I have ~1e7 threads that are working with the data from the same array that can itself be very large (~1e8). So I’m wondering if the following approach is sensible?

// s_xs - data sites (n elements, n ~ 1e8)

// s_ys - function values (n elements)

// g_xi - the points where the function should be interpolated (p elements, p ~ 1e7)

// g_fi - the interpolated function values (p elements)

__global__ void interpolate(float *g_xi, float *g_fi, unsigned int n, unsigned int p)


	// data sites and the function values

	__shared__ s_xs[BATCH_SIZE];

	__shared__ s_fs[BATCH_SIZE];


	for (int i = 0; i <= ceil(n / BATCH_SIZE); i++)


		// copy a chunk from the global memory into shared memory


		// start collecting partial sums





	// write the result to global memory


Thank you!

From the comments that you have given what I understood, you are expecting s_xs and s_ys (shared memory) to be of size n.
But, in your CUDA kernel you have given:
shared s_xs[BATCH_SIZE];
shared s_fs[BATCH_SIZE];
There are some mismatches… right???
shared s_xs[BATCH_SIZE]; is not allocating the memory for a thread. It will allocate the shared memory for a block.
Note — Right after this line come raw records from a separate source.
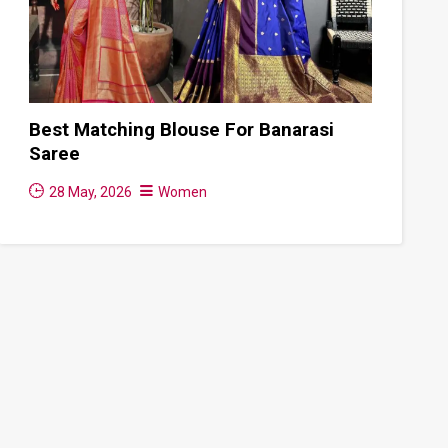
Best Matching Blouse For Banarasi
Saree
28 May, 2026
Women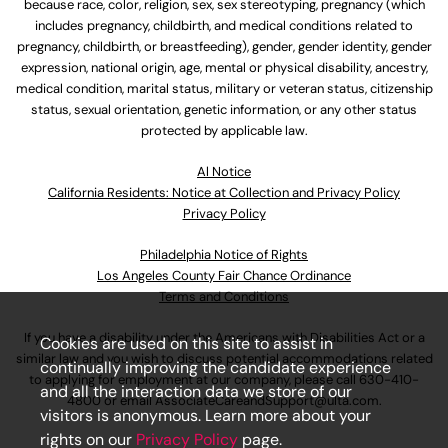
because race, color, religion, sex, sex stereotyping, pregnancy (which
includes pregnancy, childbirth, and medical conditions related to
pregnancy, childbirth, or breastfeeding), gender, gender identity, gender
expression, national origin, age, mental or physical disability, ancestry,
medical condition, marital status, military or veteran status, citizenship
status, sexual orientation, genetic information, or any other status
protected by applicable law.
Al Notice
California Residents: Notice at Collection and Privacy Policy
Privacy Policy
Philadelphia Notice of Rights
Los Angeles County Fair Chance Ordinance
Terms and Conditions
If you have a disability under the Americans with Disabilities Act or a
Cookies are used on this site to assist in
similar law and you wish to discuss potential accommodations related
continually improving the candidate experience
to applying for employment at our company, please call
630-410-
and all the interaction data we store of our
4800
or email
AssociateCareandSupport@ulta.com
.
visitors is anonymous. Learn more about your
rights on our
Privacy Policy
page.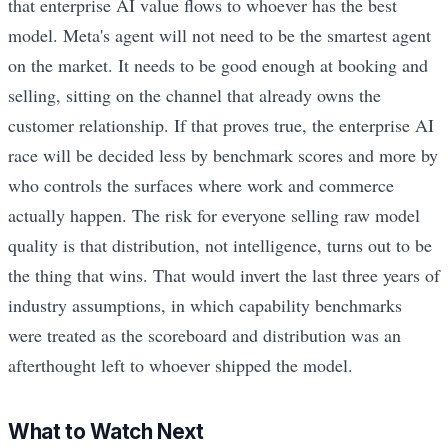
that enterprise AI value flows to whoever has the best
model. Meta's agent will not need to be the smartest agent
on the market. It needs to be good enough at booking and
selling, sitting on the channel that already owns the
customer relationship. If that proves true, the enterprise AI
race will be decided less by benchmark scores and more by
who controls the surfaces where work and commerce
actually happen. The risk for everyone selling raw model
quality is that distribution, not intelligence, turns out to be
the thing that wins. That would invert the last three years of
industry assumptions, in which capability benchmarks
were treated as the scoreboard and distribution was an
afterthought left to whoever shipped the model.
What to Watch Next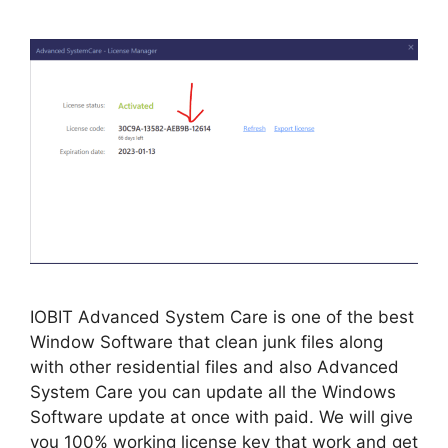
IOBIT Advanced System Care is one of the best
Window Software that clean junk files along
with other residential files and also Advanced
System Care you can update all the Windows
Software update at once with paid. We will give
you 100% working license key that work and get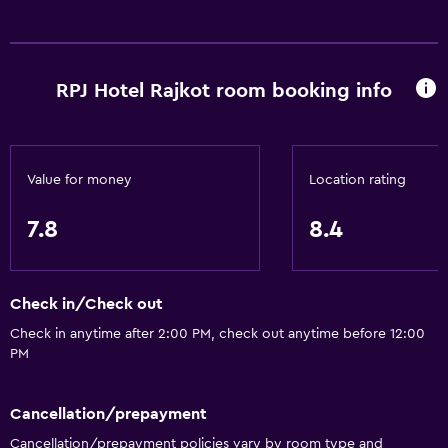
Safety deposit box
Bottle of water
RPJ Hotel Rajkot room booking info
Dining
Electric kettle
Packed lunches
Value for money
Location rating
Special diet menus (on request)
7.8
8.4
Restaurant
Food can be delivered to guest accommodation
Minibar
Check in/Check out
Breakfast in the room
Check in anytime after 2:00 PM, check out anytime before 12:00
PM
Tea/coffee maker
Kettle
Cancellation/prepayment
Coffee machine
Cancellation/prepayment policies vary by room type and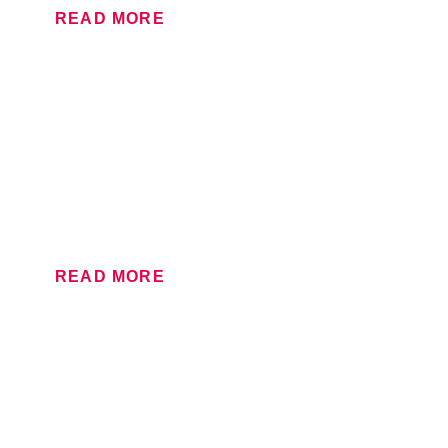
READ MORE
LARGE FORMAT
From posters to stand graphics and outdoor banners,
our large format department provides super-size print
of the highest standard.
READ MORE
LITHOGRAPHIC
When you need sharp, vibrant print in large volumes,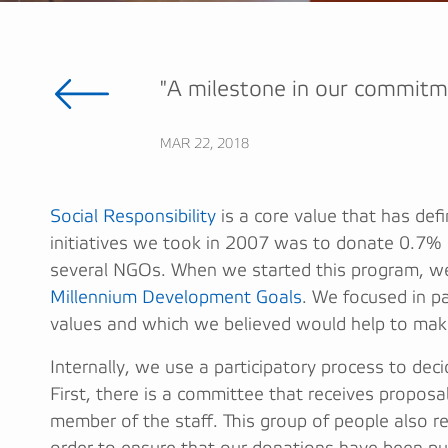
"A milestone in our commitm
MAR 22, 2018
Social Responsibility
is a core value that has defi
initiatives we took in 2007 was to donate 0.7% o
several NGOs. When we started this program, we
Millennium Development Goals
. We focused in pa
values and which we believed would help to make
Internally, we use a participatory process to de
First, there is a committee that receives propo
member of the staff. This group of people also r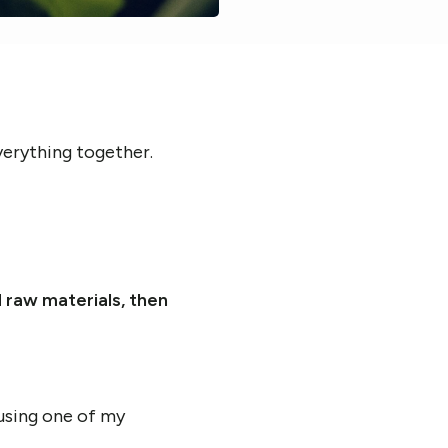
everything together.
d raw materials, then
 using one of my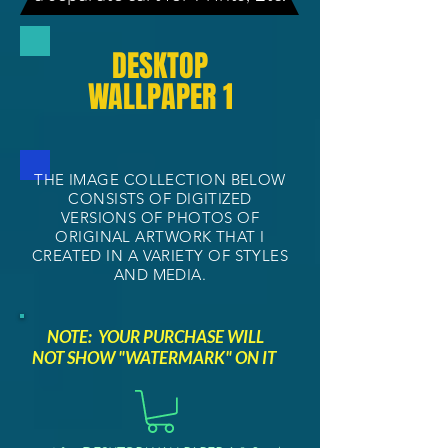
DESKTOP
WALLPAPER 1
THE IMAGE COLLECTION BELOW
CONSISTS OF DIGITIZED
VERSIONS OF PHOTOS OF
ORIGINAL ARTWORK THAT I
CREATED IN A VARIETY OF STYLES
AND MEDIA.
NOTE: YOUR PURCHASE WILL
NOT SHOW "WATERMARK" ON IT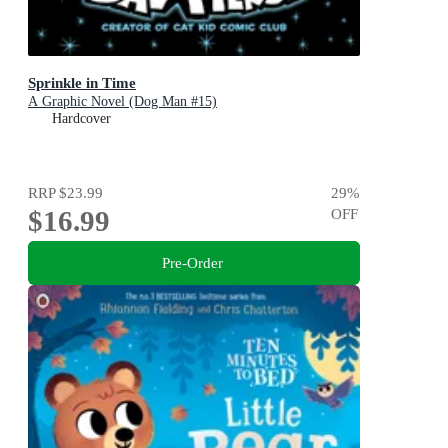
Sprinkle in Time
A Graphic Novel (Dog Man #15)
Hardcover
RRP
$23.99
29
%
$16.99
OFF
Pre-Order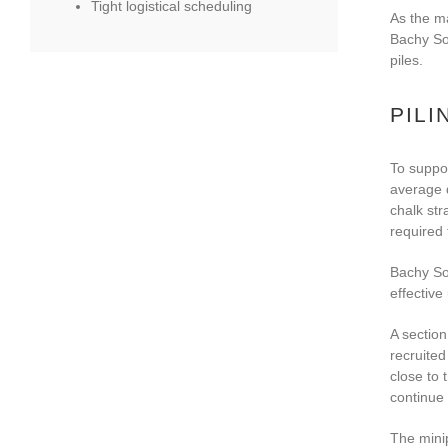
Tight logistical scheduling
As the ma
Bachy Sol
piles.
PILI
To suppor
average d
chalk str
required 
Bachy So
effective
A section
recruited
close to 
continue 
The minip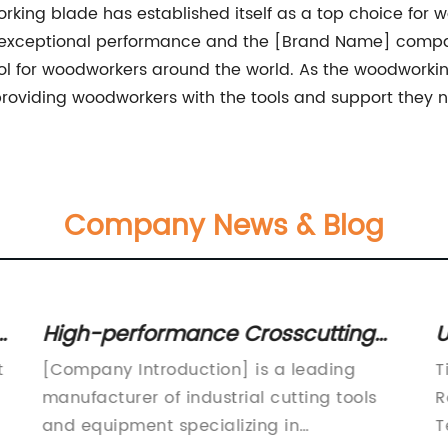
ing blade has established itself as a top choice for wo
h its exceptional performance and the [Brand Name] compa
 for woodworkers around the world. As the woodworking
oviding woodworkers with the tools and support they ne
Company News & Blog
High-performance Crosscutting
U
Carbide Blades for Precision
M
t
[Company Introduction] is a leading
T
Cutting
a
manufacturer of industrial cutting tools
R
and equipment specializing in
T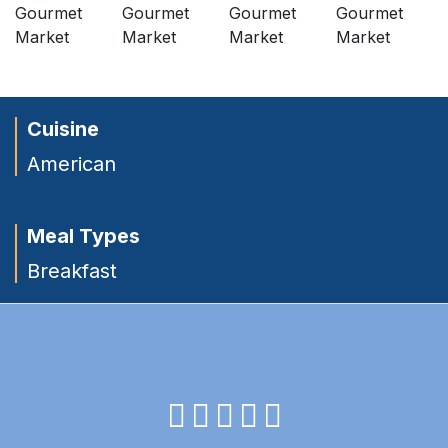
Cuisine
American
Meal Types
Breakfast
facebook
instagram
twitter
youtube
pinterest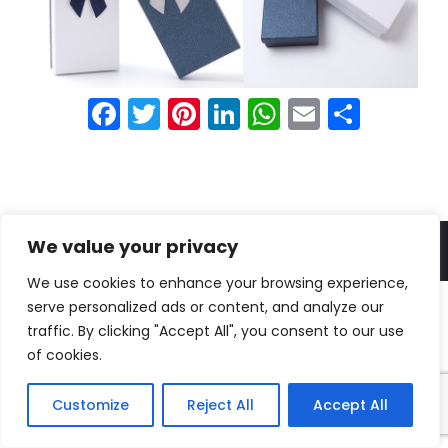
Facebook
Twitter
Pinterest
LinkedIn
WhatsApp
Email
Shar
© Shenzhen Borwoo packaging Co. Ltd all rights reserved.
We value your privacy
We use cookies to enhance your browsing experience,
serve personalized ads or content, and analyze our
traffic. By clicking "Accept All", you consent to our use
of cookies.
Customize
Reject All
Accept All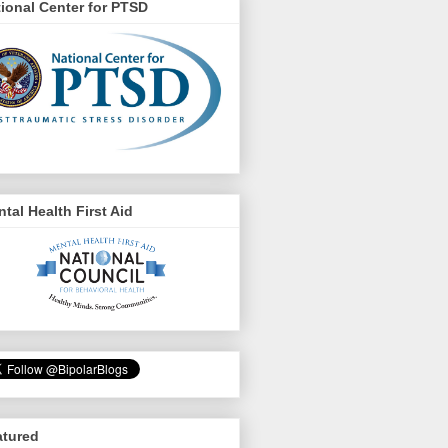
ional Center for PTSD
tal Health First Aid
atured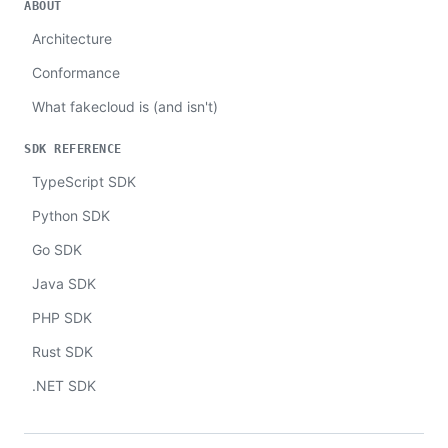
ABOUT
Architecture
Conformance
What fakecloud is (and isn't)
SDK REFERENCE
TypeScript SDK
Python SDK
Go SDK
Java SDK
PHP SDK
Rust SDK
.NET SDK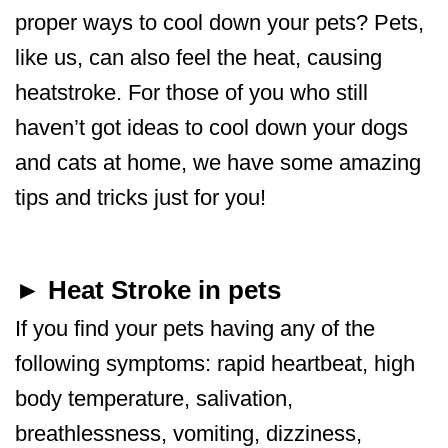
proper ways to cool down your pets? Pets,
like us, can also feel the heat, causing
heatstroke. For those of you who still
haven’t got ideas to cool down your dogs
and cats at home, we have some amazing
tips and tricks just for you!
► Heat Stroke in pets
If you find your pets having any of the
following symptoms: rapid heartbeat, high
body temperature, salivation,
breathlessness, vomiting, dizziness,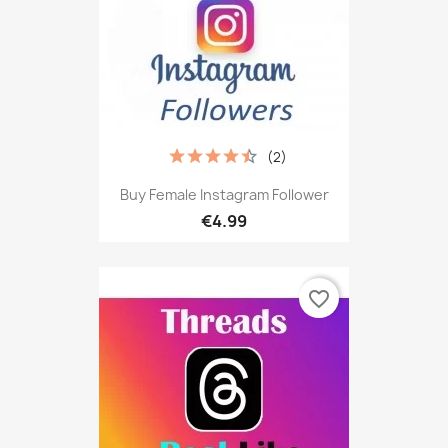
(2)
Buy Female Instagram Follower
€4.99
favorite_border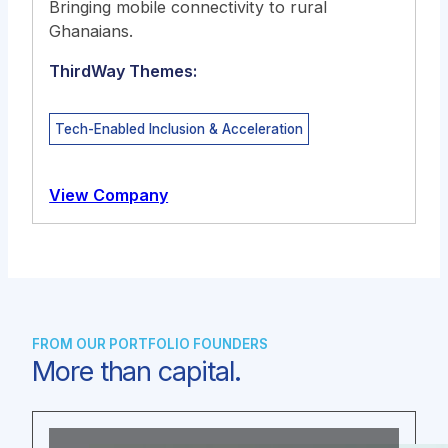
Bringing mobile connectivity to rural
Ghanaians.
ThirdWay Themes:
Tech-Enabled Inclusion & Acceleration
View Company
FROM OUR PORTFOLIO FOUNDERS
More than capital.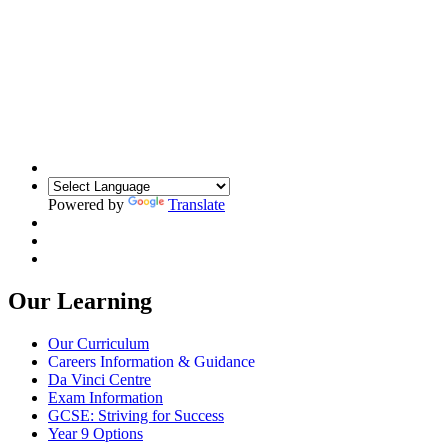
Powered by
Translate
Our Learning
Our Curriculum
Careers Information & Guidance
Da Vinci Centre
Exam Information
GCSE: Striving for Success
Year 9 Options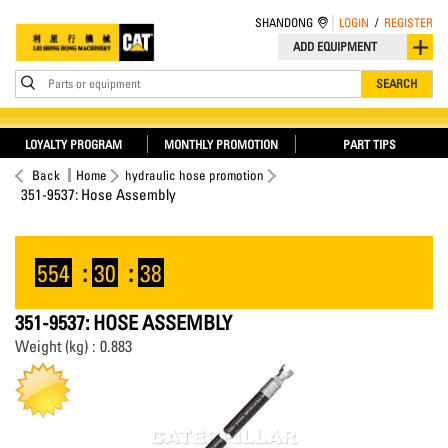
SHANDONG
LOGIN
/
REGISTER
ADD EQUIPMENT
Parts or equipment
SEARCH
LOYALTY PROGRAM
MONTHLY PROMOTION
PART TIPS
Back
Home
hydraulic hose promotion
351-9537: Hose Assembly
554
:
30
:
38
351-9537: HOSE ASSEMBLY
Weight (kg) : 0.883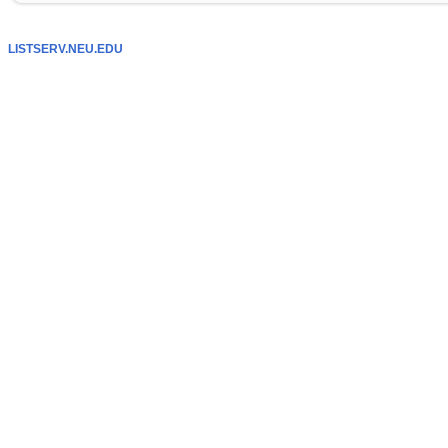
LISTSERV.NEU.EDU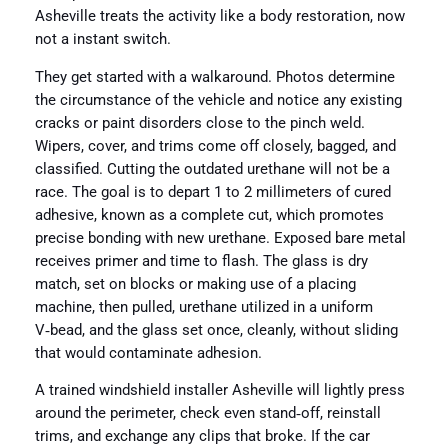
Asheville treats the activity like a body restoration, now
not a instant switch.
They get started with a walkaround. Photos determine
the circumstance of the vehicle and notice any existing
cracks or paint disorders close to the pinch weld.
Wipers, cover, and trims come off closely, bagged, and
classified. Cutting the outdated urethane will not be a
race. The goal is to depart 1 to 2 millimeters of cured
adhesive, known as a complete cut, which promotes
precise bonding with new urethane. Exposed bare metal
receives primer and time to flash. The glass is dry
match, set on blocks or making use of a placing
machine, then pulled, urethane utilized in a uniform
V‑bead, and the glass set once, cleanly, without sliding
that would contaminate adhesion.
A trained windshield installer Asheville will lightly press
around the perimeter, check even stand‑off, reinstall
trims, and exchange any clips that broke. If the car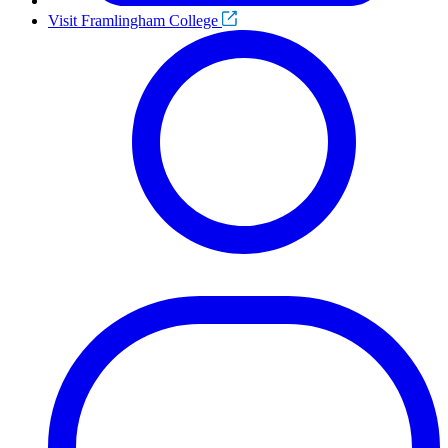
Visit Framlingham College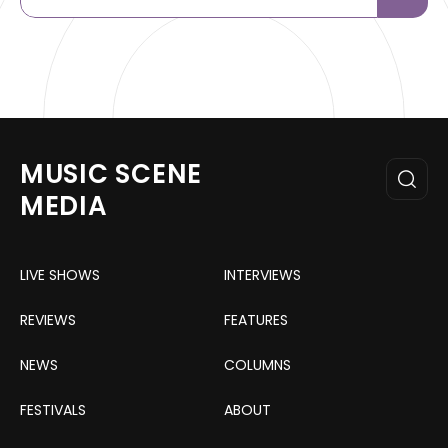
MUSIC SCENE
MEDIA
LIVE SHOWS
INTERVIEWS
REVIEWS
FEATURES
NEWS
COLUMNS
FESTIVALS
ABOUT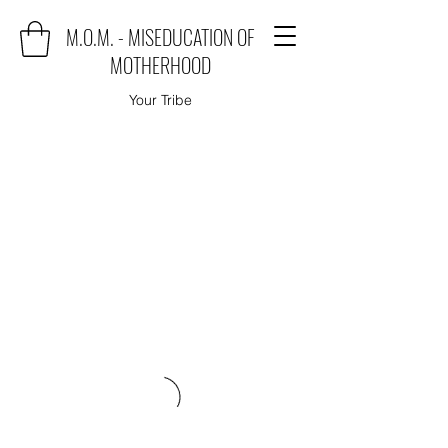
M.O.M. - MISEDUCATION OF
MOTHERHOOD
Your Tribe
For copying the values from global memory to shared memory, you have to distribute the task among the threads.

Also, if you need a shared memory with size ‘n’ (in your case 1e8) for each block, it will be beyond the shared memory limit of the GPUs (16KB per multiprocessor – i.e per block).

Depending on how your points are distributed you might be better off using a texture (and thus the texture cache) instead of shared memory.